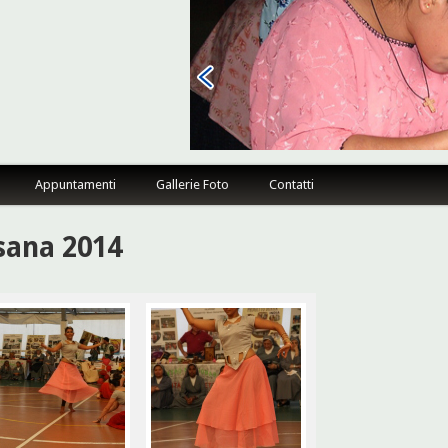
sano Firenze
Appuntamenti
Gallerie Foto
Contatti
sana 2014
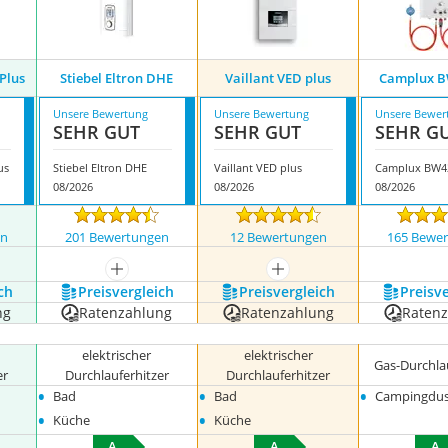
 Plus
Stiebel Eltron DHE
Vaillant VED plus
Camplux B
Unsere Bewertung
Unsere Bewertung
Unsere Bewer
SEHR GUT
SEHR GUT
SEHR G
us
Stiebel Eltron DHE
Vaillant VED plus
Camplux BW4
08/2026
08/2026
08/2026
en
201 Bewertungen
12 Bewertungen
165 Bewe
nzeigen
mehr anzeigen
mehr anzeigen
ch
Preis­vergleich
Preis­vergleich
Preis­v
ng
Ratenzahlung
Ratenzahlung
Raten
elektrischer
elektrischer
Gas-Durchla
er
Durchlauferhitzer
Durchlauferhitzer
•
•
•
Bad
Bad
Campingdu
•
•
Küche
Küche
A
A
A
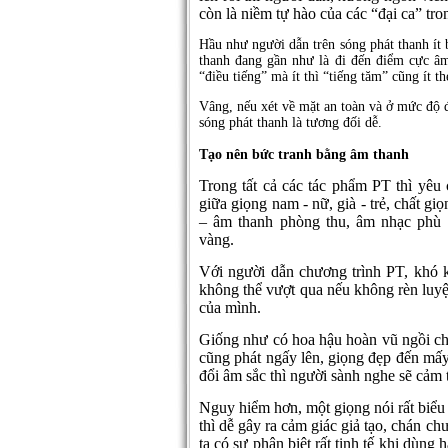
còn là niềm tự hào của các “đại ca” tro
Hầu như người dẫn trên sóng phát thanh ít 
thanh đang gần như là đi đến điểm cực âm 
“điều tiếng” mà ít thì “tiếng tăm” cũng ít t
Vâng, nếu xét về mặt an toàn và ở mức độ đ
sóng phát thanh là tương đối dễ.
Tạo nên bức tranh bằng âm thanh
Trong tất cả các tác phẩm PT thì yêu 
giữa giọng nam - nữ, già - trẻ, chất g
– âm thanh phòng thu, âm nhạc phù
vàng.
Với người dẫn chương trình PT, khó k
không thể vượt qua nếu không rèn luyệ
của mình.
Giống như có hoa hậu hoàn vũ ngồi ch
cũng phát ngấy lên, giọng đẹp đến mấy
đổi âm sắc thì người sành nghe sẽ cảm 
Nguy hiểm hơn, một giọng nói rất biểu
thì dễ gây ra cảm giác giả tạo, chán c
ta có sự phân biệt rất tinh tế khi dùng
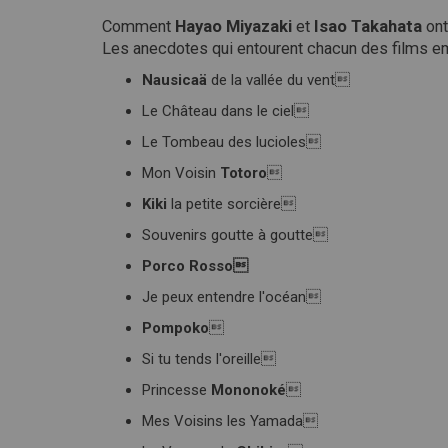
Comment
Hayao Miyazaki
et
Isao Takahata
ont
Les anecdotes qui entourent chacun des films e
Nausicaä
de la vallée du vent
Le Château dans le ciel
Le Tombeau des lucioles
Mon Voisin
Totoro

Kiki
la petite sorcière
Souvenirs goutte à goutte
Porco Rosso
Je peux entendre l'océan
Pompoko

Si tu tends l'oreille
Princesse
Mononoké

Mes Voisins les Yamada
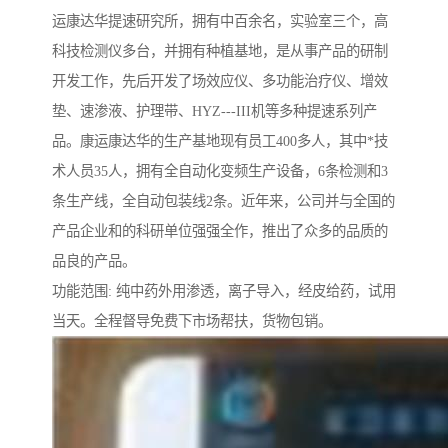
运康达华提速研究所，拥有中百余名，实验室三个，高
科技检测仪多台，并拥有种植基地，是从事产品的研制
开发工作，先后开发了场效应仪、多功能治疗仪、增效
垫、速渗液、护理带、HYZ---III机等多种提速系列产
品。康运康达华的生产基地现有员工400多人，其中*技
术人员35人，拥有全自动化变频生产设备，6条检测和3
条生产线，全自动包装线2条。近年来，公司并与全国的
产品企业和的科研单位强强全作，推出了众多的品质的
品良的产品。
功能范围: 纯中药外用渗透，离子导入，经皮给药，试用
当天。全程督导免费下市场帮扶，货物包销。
______
» **How to complete this task**
Look above for the line containing "ta có sự phân biệt rất tinh tế khi dùng"; output that line and all lines after it through the last one exactly, without the pictures.

» **Written solution**
ta có sự phân biệt rất tinh tế khi dùng
Comment
Hayao Miyazaki
et
Isao Takahata
ont
Les anecdotes qui entourent chacun des films e
Nausicaä
de la vallée du vent
Le Château dans le ciel
Le Tombeau des lucioles
Mon Voisin
Totoro

Kiki
la petite sorcière
Souvenirs goutte à goutte
Porco Rosso
Je peux entendre l'océan
Pompoko

Si tu tends l'oreille
Princesse
Mononoké

Mes Voisins les Yamada
运康达华提速研究所，拥有中百余名，实验室三个，高
科技检测仪多台，并拥有种植基地，是从事产品的研制
开发工作，先后开发了场效应仪、多功能治疗仪、增效
垫、速渗液、护理带、HYZ---III机等多种提速系列产
品。康运康达华的生产基地现有员工400多人，其中*技
术人员35人，拥有全自动化变频生产设备，6条检测和3
条生产线，全自动包装线2条。近年来，公司并与全国的
产品企业和的科研单位强强全作，推出了众多的品质的
品良的产品。
功能范围: 纯中药外用渗透，离子导入，经皮给药，试用
当天。全程督导免费下市场帮扶，货物包销。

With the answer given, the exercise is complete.